If you’re new to Santa Fe, be prepared to build up a tolerance to chiles. Otherwise, your mouth will be permanently on fire – or you just won’t eat.
Regional cuisine is varied and constantly evolving, but it wouldn’t be New Mexican without those little red and green chiles. So revered are the powerful peppers, the city even holds festivals in their honor. The Santa Fe Wine & Chile Fiesta at the Santa Fe Opera grounds and The Really Chile Festival at Santa Fe Plaza roll around every fall after harvest time, and tickets are a hot item (no pun intended).
To get a taste of New Mexican fare in its natural habitat, brace yourself for a bit of a wait and head to Maria’s New Mexican Kitchen on West Cordova Road.
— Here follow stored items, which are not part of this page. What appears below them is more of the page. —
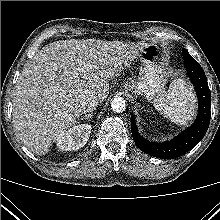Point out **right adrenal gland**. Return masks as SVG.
<instances>
[{"label": "right adrenal gland", "mask_w": 220, "mask_h": 220, "mask_svg": "<svg viewBox=\"0 0 220 220\" xmlns=\"http://www.w3.org/2000/svg\"><path fill=\"white\" fill-rule=\"evenodd\" d=\"M92 116H93V112H91V113H89V114H85V115L81 118V120H88L89 118H92Z\"/></svg>", "instance_id": "obj_1"}]
</instances>
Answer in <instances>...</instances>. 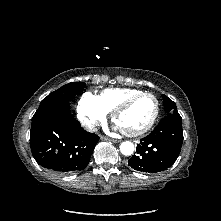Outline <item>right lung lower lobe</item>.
I'll use <instances>...</instances> for the list:
<instances>
[{"mask_svg": "<svg viewBox=\"0 0 221 221\" xmlns=\"http://www.w3.org/2000/svg\"><path fill=\"white\" fill-rule=\"evenodd\" d=\"M99 137L70 117L69 103L42 111L32 118L30 146L37 163L58 173L83 170Z\"/></svg>", "mask_w": 221, "mask_h": 221, "instance_id": "98d812e1", "label": "right lung lower lobe"}]
</instances>
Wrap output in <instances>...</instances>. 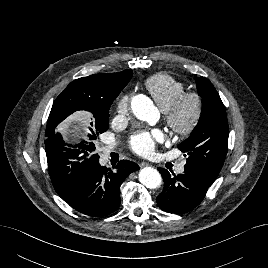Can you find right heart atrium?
Masks as SVG:
<instances>
[{"instance_id": "d8ad5b80", "label": "right heart atrium", "mask_w": 268, "mask_h": 268, "mask_svg": "<svg viewBox=\"0 0 268 268\" xmlns=\"http://www.w3.org/2000/svg\"><path fill=\"white\" fill-rule=\"evenodd\" d=\"M130 96L125 93L122 94L116 102V111L119 115L127 117L129 114Z\"/></svg>"}]
</instances>
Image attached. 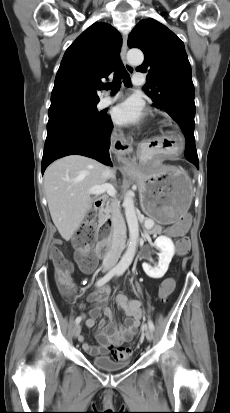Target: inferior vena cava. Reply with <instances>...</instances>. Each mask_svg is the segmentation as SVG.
<instances>
[{
  "mask_svg": "<svg viewBox=\"0 0 230 413\" xmlns=\"http://www.w3.org/2000/svg\"><path fill=\"white\" fill-rule=\"evenodd\" d=\"M115 172L106 168L103 176L107 179L114 177ZM111 222L113 228V238L111 247L103 260L105 270L111 269L117 262L125 246L126 225L120 213L119 205L112 203Z\"/></svg>",
  "mask_w": 230,
  "mask_h": 413,
  "instance_id": "602c4592",
  "label": "inferior vena cava"
}]
</instances>
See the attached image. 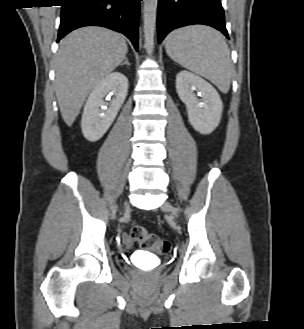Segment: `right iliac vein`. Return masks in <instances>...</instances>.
Returning a JSON list of instances; mask_svg holds the SVG:
<instances>
[{
  "instance_id": "right-iliac-vein-1",
  "label": "right iliac vein",
  "mask_w": 304,
  "mask_h": 329,
  "mask_svg": "<svg viewBox=\"0 0 304 329\" xmlns=\"http://www.w3.org/2000/svg\"><path fill=\"white\" fill-rule=\"evenodd\" d=\"M125 208H128V204L127 203L125 204Z\"/></svg>"
}]
</instances>
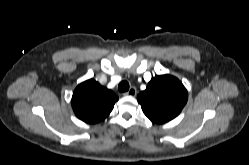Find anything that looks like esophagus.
Segmentation results:
<instances>
[{"label":"esophagus","mask_w":249,"mask_h":165,"mask_svg":"<svg viewBox=\"0 0 249 165\" xmlns=\"http://www.w3.org/2000/svg\"><path fill=\"white\" fill-rule=\"evenodd\" d=\"M137 94V90L135 87H131L128 92L125 93V95H129V96H135Z\"/></svg>","instance_id":"esophagus-1"}]
</instances>
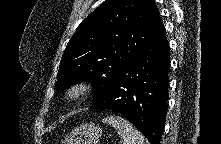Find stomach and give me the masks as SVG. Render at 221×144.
I'll return each instance as SVG.
<instances>
[{"mask_svg":"<svg viewBox=\"0 0 221 144\" xmlns=\"http://www.w3.org/2000/svg\"><path fill=\"white\" fill-rule=\"evenodd\" d=\"M102 136V129L94 123H85L75 127L67 135V144H97Z\"/></svg>","mask_w":221,"mask_h":144,"instance_id":"obj_1","label":"stomach"}]
</instances>
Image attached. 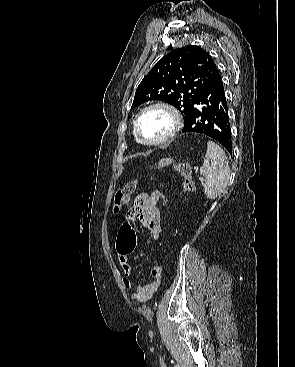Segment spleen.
I'll list each match as a JSON object with an SVG mask.
<instances>
[{
  "label": "spleen",
  "instance_id": "3e777b00",
  "mask_svg": "<svg viewBox=\"0 0 295 367\" xmlns=\"http://www.w3.org/2000/svg\"><path fill=\"white\" fill-rule=\"evenodd\" d=\"M200 174L205 177L204 194L209 199H215L221 195L229 183V161L222 148L212 141L207 142V151Z\"/></svg>",
  "mask_w": 295,
  "mask_h": 367
}]
</instances>
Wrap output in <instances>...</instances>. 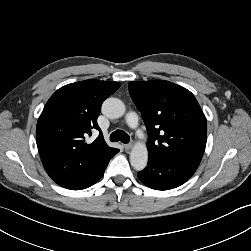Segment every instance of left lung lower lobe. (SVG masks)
<instances>
[{
	"instance_id": "1",
	"label": "left lung lower lobe",
	"mask_w": 251,
	"mask_h": 251,
	"mask_svg": "<svg viewBox=\"0 0 251 251\" xmlns=\"http://www.w3.org/2000/svg\"><path fill=\"white\" fill-rule=\"evenodd\" d=\"M197 168L179 160L148 157V166L138 173V177L152 189L168 190L185 183Z\"/></svg>"
}]
</instances>
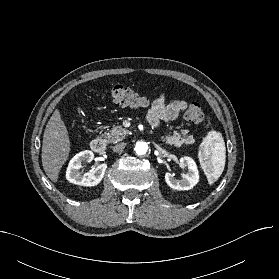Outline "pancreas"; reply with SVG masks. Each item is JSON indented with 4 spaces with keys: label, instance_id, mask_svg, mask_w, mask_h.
Wrapping results in <instances>:
<instances>
[{
    "label": "pancreas",
    "instance_id": "obj_1",
    "mask_svg": "<svg viewBox=\"0 0 279 279\" xmlns=\"http://www.w3.org/2000/svg\"><path fill=\"white\" fill-rule=\"evenodd\" d=\"M129 131L120 125L113 127L108 133L102 134L109 143H117L125 139ZM188 130H182L181 133L174 131L173 134L169 133L166 137H161L168 145L180 147L183 144L189 145L194 143L192 135H188Z\"/></svg>",
    "mask_w": 279,
    "mask_h": 279
}]
</instances>
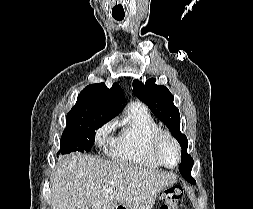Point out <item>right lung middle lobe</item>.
Masks as SVG:
<instances>
[{"mask_svg":"<svg viewBox=\"0 0 253 209\" xmlns=\"http://www.w3.org/2000/svg\"><path fill=\"white\" fill-rule=\"evenodd\" d=\"M110 120L111 118L101 115H87L66 121L67 125L61 136V148L58 153L89 152L95 141V130Z\"/></svg>","mask_w":253,"mask_h":209,"instance_id":"obj_1","label":"right lung middle lobe"}]
</instances>
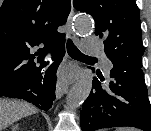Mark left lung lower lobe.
I'll return each mask as SVG.
<instances>
[{
    "instance_id": "1",
    "label": "left lung lower lobe",
    "mask_w": 151,
    "mask_h": 131,
    "mask_svg": "<svg viewBox=\"0 0 151 131\" xmlns=\"http://www.w3.org/2000/svg\"><path fill=\"white\" fill-rule=\"evenodd\" d=\"M95 72L104 82L101 71ZM110 78L102 84L94 77L80 114L82 131L120 126L151 131V105L141 68H113Z\"/></svg>"
}]
</instances>
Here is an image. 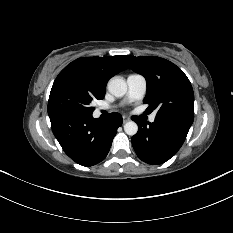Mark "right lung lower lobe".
<instances>
[{"instance_id":"1","label":"right lung lower lobe","mask_w":233,"mask_h":233,"mask_svg":"<svg viewBox=\"0 0 233 233\" xmlns=\"http://www.w3.org/2000/svg\"><path fill=\"white\" fill-rule=\"evenodd\" d=\"M52 131L64 152L82 166L101 162L108 154L122 117L111 113L103 122L92 114L73 112L49 115Z\"/></svg>"}]
</instances>
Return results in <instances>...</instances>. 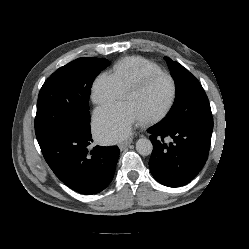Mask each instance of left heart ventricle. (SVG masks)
Returning a JSON list of instances; mask_svg holds the SVG:
<instances>
[{
    "label": "left heart ventricle",
    "mask_w": 249,
    "mask_h": 249,
    "mask_svg": "<svg viewBox=\"0 0 249 249\" xmlns=\"http://www.w3.org/2000/svg\"><path fill=\"white\" fill-rule=\"evenodd\" d=\"M171 96V84L166 78H157L148 83L142 90L124 97V102L142 119L149 117L167 104Z\"/></svg>",
    "instance_id": "b2bd125f"
}]
</instances>
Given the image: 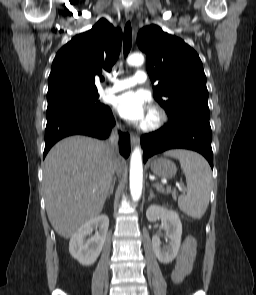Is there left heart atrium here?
<instances>
[{
	"instance_id": "1",
	"label": "left heart atrium",
	"mask_w": 256,
	"mask_h": 295,
	"mask_svg": "<svg viewBox=\"0 0 256 295\" xmlns=\"http://www.w3.org/2000/svg\"><path fill=\"white\" fill-rule=\"evenodd\" d=\"M114 108L124 119L132 123L144 124L149 117L147 99L140 92L128 91L117 96Z\"/></svg>"
}]
</instances>
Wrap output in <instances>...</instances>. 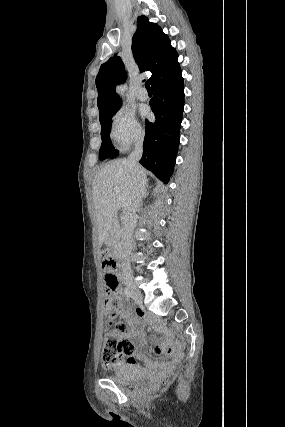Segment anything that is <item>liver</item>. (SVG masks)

The chile rellenos and the green chile stew are excellent, particularly after a sampler flight of three tequilas for $10 – there are more than a hundred to choose from – or an icy margarita, also with more than 100 varieties.
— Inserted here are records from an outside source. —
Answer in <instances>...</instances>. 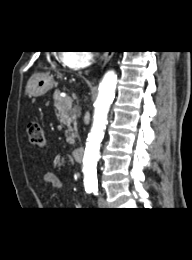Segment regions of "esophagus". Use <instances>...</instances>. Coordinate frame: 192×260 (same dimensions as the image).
Masks as SVG:
<instances>
[{
    "instance_id": "34e87169",
    "label": "esophagus",
    "mask_w": 192,
    "mask_h": 260,
    "mask_svg": "<svg viewBox=\"0 0 192 260\" xmlns=\"http://www.w3.org/2000/svg\"><path fill=\"white\" fill-rule=\"evenodd\" d=\"M112 55H113V53H109V52L105 53L103 55V59H102L103 60V64H105L112 57Z\"/></svg>"
}]
</instances>
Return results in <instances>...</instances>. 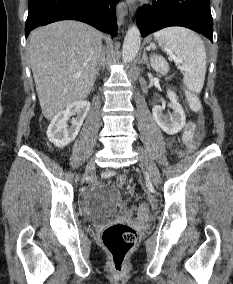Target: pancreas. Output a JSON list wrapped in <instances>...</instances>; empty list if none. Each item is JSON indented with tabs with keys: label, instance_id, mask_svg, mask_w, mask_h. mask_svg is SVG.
<instances>
[{
	"label": "pancreas",
	"instance_id": "pancreas-1",
	"mask_svg": "<svg viewBox=\"0 0 233 284\" xmlns=\"http://www.w3.org/2000/svg\"><path fill=\"white\" fill-rule=\"evenodd\" d=\"M151 62L153 68L158 72L164 73L168 69V65L162 57H157V56L152 57Z\"/></svg>",
	"mask_w": 233,
	"mask_h": 284
}]
</instances>
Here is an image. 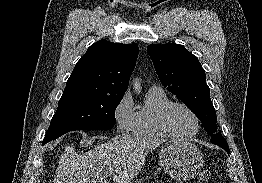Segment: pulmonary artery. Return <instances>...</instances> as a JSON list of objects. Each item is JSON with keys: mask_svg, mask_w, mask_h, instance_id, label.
Here are the masks:
<instances>
[{"mask_svg": "<svg viewBox=\"0 0 262 183\" xmlns=\"http://www.w3.org/2000/svg\"><path fill=\"white\" fill-rule=\"evenodd\" d=\"M152 88H159V89H161L160 87H152Z\"/></svg>", "mask_w": 262, "mask_h": 183, "instance_id": "1", "label": "pulmonary artery"}]
</instances>
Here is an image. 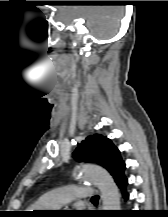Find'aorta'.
<instances>
[{
  "label": "aorta",
  "instance_id": "obj_1",
  "mask_svg": "<svg viewBox=\"0 0 168 217\" xmlns=\"http://www.w3.org/2000/svg\"><path fill=\"white\" fill-rule=\"evenodd\" d=\"M80 178L95 185L101 192L103 210H120V193L110 174L96 165H82Z\"/></svg>",
  "mask_w": 168,
  "mask_h": 217
}]
</instances>
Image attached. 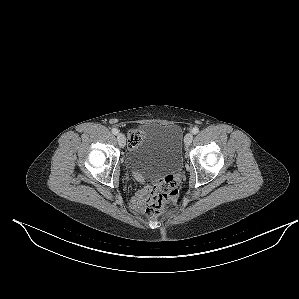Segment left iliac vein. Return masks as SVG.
Segmentation results:
<instances>
[{"label":"left iliac vein","instance_id":"left-iliac-vein-1","mask_svg":"<svg viewBox=\"0 0 299 299\" xmlns=\"http://www.w3.org/2000/svg\"><path fill=\"white\" fill-rule=\"evenodd\" d=\"M192 140H193V134L192 133L186 134L184 138L185 145L189 146L192 143Z\"/></svg>","mask_w":299,"mask_h":299}]
</instances>
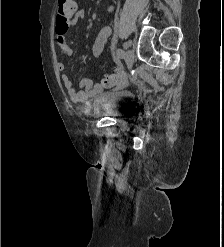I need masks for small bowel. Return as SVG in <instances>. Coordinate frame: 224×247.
<instances>
[{"label": "small bowel", "mask_w": 224, "mask_h": 247, "mask_svg": "<svg viewBox=\"0 0 224 247\" xmlns=\"http://www.w3.org/2000/svg\"><path fill=\"white\" fill-rule=\"evenodd\" d=\"M112 9L113 8L110 7L109 11H112ZM85 14L86 13L84 9H77L72 18L71 24H77L79 21L85 18ZM111 33V24H108L100 29L92 45V53L94 56L98 57L103 52L105 44L107 43V40ZM55 42L64 57H70L72 55L73 50L70 43L65 37V33L56 31ZM65 69V62H59L58 70L60 72H64ZM115 73H120V70L116 68ZM92 77V74H87L86 76H84L79 82V89H76L71 78L65 73L62 74L61 78L63 85L72 101L82 102L102 92L103 86L101 84L94 83Z\"/></svg>", "instance_id": "c3829d8e"}]
</instances>
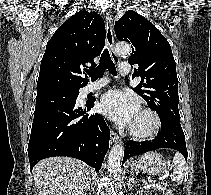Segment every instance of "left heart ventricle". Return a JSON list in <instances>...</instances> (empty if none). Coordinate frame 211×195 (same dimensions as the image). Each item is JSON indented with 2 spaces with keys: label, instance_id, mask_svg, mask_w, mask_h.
<instances>
[{
  "label": "left heart ventricle",
  "instance_id": "obj_1",
  "mask_svg": "<svg viewBox=\"0 0 211 195\" xmlns=\"http://www.w3.org/2000/svg\"><path fill=\"white\" fill-rule=\"evenodd\" d=\"M131 126L137 130L146 131L152 126V119L139 112Z\"/></svg>",
  "mask_w": 211,
  "mask_h": 195
}]
</instances>
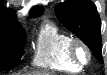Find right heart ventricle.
Masks as SVG:
<instances>
[{"label": "right heart ventricle", "instance_id": "e07e8e85", "mask_svg": "<svg viewBox=\"0 0 107 75\" xmlns=\"http://www.w3.org/2000/svg\"><path fill=\"white\" fill-rule=\"evenodd\" d=\"M73 37L52 22L45 23L38 34L33 58L35 66L45 69L79 72L81 66L70 57Z\"/></svg>", "mask_w": 107, "mask_h": 75}]
</instances>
If you’re feeling cocky, join the line of locals outside Guadalupe Café on Old Santa Fe Trail for a sampler of the blazingly hot red chile. Order two glasses of water and the corn pudding as a side, in case you can’t take it. For Southwestern done a little differently, put on your Sunday shoes and head to The Compound Restaurant on Canyon Road, an elegant spot serving up New Mexico’s finest with a distinctive Mediterranean twist. If tapas are more your style, hop over to El Farol, also on Canyon Road. The restaurant, allegedly Santa Fe’s oldest, serves up creations like pork tenderloin with fig and Moroccan-spiced quail with pomegranate oil.
Wherever you choose to dine in Santa Fe, just make sure they keep jugs of milk in the kitchen. If you’re not too proud, you might find yourself asking a tall glass – that is, if you can speak.